To prove class groupings are mutually exclusive: define the characteristic quite specifically, then search your knowledge to make sure all known items with that characteristic are included. Rank them by degree of possession of the characteristic.

Example: “Telecom’s billing system should be designed to be broadly useful” → 3 criteria ranked: customer needs (most important) → internal management → outside regulations. The order implies a value judgment.

Degree Order Is Less Common

In business writing, degree order is much less common than time or structural order. Classification happens constantly — but business points that are truly “classified as alike only by virtue of a shared characteristic” (with no underlying process or structure) are rarer than people think.

Identifying Improper Class Groupings

The key diagnostic technique for a supposed class grouping:

  1. Identify the type of point being made in each item
  2. Group together those of the same type
  3. Look for the order the set of groups implies

When you do this, what looked like a degree-ordered class grouping often reveals an underlying process (dictating time order) or structural division. Re-ordering accordingly gives a cleaner, more defensible grouping and a more insightful summary.

Investment evaluation example: 4 “misleading prescriptions” → when reworded as results and re-examined, 3 of the 4 form a decision-making process → time order → clearer summary point about resource allocation decisions.

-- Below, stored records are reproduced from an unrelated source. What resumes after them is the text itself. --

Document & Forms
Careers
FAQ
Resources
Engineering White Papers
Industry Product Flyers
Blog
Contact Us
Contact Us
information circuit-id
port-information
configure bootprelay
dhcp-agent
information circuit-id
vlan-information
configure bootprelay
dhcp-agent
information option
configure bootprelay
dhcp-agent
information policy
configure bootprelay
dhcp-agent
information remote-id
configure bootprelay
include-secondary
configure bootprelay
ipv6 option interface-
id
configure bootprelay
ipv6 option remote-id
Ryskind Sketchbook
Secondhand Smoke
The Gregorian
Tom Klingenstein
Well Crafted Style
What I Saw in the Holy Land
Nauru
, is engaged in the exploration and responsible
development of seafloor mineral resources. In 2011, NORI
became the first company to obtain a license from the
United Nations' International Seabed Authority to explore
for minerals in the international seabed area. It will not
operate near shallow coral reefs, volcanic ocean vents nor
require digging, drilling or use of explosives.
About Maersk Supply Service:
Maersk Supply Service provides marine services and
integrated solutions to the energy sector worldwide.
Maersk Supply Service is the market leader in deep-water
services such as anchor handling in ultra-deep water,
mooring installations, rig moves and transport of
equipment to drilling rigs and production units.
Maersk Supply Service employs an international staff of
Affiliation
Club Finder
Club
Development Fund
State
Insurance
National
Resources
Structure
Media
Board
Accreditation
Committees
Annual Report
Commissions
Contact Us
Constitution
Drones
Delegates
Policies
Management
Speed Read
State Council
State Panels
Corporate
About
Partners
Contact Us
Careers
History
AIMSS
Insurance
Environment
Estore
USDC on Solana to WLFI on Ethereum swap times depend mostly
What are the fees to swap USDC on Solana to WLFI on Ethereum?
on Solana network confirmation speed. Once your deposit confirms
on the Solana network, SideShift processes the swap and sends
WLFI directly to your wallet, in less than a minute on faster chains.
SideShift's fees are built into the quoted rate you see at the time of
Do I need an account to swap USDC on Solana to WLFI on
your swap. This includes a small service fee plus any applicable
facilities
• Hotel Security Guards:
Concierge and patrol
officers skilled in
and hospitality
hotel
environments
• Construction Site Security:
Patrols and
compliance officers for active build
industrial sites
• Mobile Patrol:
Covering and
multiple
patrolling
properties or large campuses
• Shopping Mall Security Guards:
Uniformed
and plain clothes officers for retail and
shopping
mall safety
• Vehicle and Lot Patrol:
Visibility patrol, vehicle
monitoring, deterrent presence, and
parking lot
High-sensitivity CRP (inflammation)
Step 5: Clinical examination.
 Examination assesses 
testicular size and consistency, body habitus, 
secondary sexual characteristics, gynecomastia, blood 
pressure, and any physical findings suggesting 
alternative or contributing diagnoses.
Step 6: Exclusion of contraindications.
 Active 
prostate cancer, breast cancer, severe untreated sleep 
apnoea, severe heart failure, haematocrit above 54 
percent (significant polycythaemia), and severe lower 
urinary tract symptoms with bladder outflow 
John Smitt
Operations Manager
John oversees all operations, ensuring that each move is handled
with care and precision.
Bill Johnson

Sales/inventory system example (from Part 2 intro): 8 complaints about reports → sorted by type of problem → 3 categories (Bad timing, Poor data, Unhelpful format) → order depends on which process question you are answering:

  • “Why does the system produce a useless report?” → causes in production order
  • “Why do buyers hate it?” → user experience order
  • “How do we fix the problem?” → fix in reverse production order

New York decline example: 8 causes → sorted into 3 types (High Costs, Unsuitability of area, Alternative choices) → summary: “The causes of New York’s decline are easy to trace” with 3 clearly ranked points.

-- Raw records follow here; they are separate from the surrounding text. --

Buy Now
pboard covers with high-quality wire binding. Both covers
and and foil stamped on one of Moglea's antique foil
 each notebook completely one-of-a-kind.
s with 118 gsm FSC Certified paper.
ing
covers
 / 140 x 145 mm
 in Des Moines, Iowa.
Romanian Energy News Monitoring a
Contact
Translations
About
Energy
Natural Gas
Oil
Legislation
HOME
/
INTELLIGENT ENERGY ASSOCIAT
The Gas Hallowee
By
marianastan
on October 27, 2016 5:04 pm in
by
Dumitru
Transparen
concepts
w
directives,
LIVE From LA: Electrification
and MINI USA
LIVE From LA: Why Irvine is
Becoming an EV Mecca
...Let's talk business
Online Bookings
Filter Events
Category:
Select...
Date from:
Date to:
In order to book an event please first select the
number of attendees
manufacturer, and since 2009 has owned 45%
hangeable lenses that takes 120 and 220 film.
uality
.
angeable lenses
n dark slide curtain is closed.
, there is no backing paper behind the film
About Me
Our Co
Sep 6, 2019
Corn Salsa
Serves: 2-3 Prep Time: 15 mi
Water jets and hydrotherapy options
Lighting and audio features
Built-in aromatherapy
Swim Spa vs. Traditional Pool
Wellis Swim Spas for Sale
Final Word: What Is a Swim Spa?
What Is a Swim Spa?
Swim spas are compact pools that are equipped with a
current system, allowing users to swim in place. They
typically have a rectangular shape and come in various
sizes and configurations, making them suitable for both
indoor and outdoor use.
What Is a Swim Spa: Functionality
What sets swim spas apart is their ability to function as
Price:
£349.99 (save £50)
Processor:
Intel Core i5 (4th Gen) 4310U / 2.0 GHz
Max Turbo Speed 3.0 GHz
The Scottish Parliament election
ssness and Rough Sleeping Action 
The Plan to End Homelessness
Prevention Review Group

Summary: How to Apply Logical Order

When reviewing any grouping of inductive ideas:

  1. Run your eye quickly down the list — do you find an order (time, structure, degree)?
  2. If not, identify the source of the grouping (process, structure, or class) and impose one
  3. If the list is long, see if similarities allow you to make subgroupings, and impose order on those
  4. Once the grouping is known to be valid and complete, you are ready to draw the logical inference (Chapter 7)

Key Takeaways

  1. The logical order of a grouping must reflect the analytical activity that created it — time, structural, or degree order. One of these three must always be present.
  2. If you cannot find a logical order in a grouping, the grouping is flawed — ideas are either mixed from different levels, missing, or falsely classified.
  3. Time order means listing steps in the sequence they must be performed; the summary is always the effect of carrying out those steps.
  4. The biggest error in time-ordered lists is mixing causes with effects — steps at different levels of abstraction are presented as if they are peers.
  5. Structural order reflects a visualized structure (org chart, diagram, map); the parts must be MECE.
  6. MECE — Mutually Exclusive, Collectively Exhaustive — is the essential test for any structural division. No overlaps; nothing left out.
  7. Degree order applies when items are classified as alike by a shared characteristic; rank from strongest to weakest (usually).
  8. Imposing a known structure (like an ROI tree) onto a chaotic list is a powerful technique for revealing the real message and spotting omissions.
  9. You cannot tell that nonsense is being written unless you first impose a structure on it — structure reveals flaws.
  10. The three-step process for degree groupings: identify the type of each point, group same types, look for the order the grouped types imply.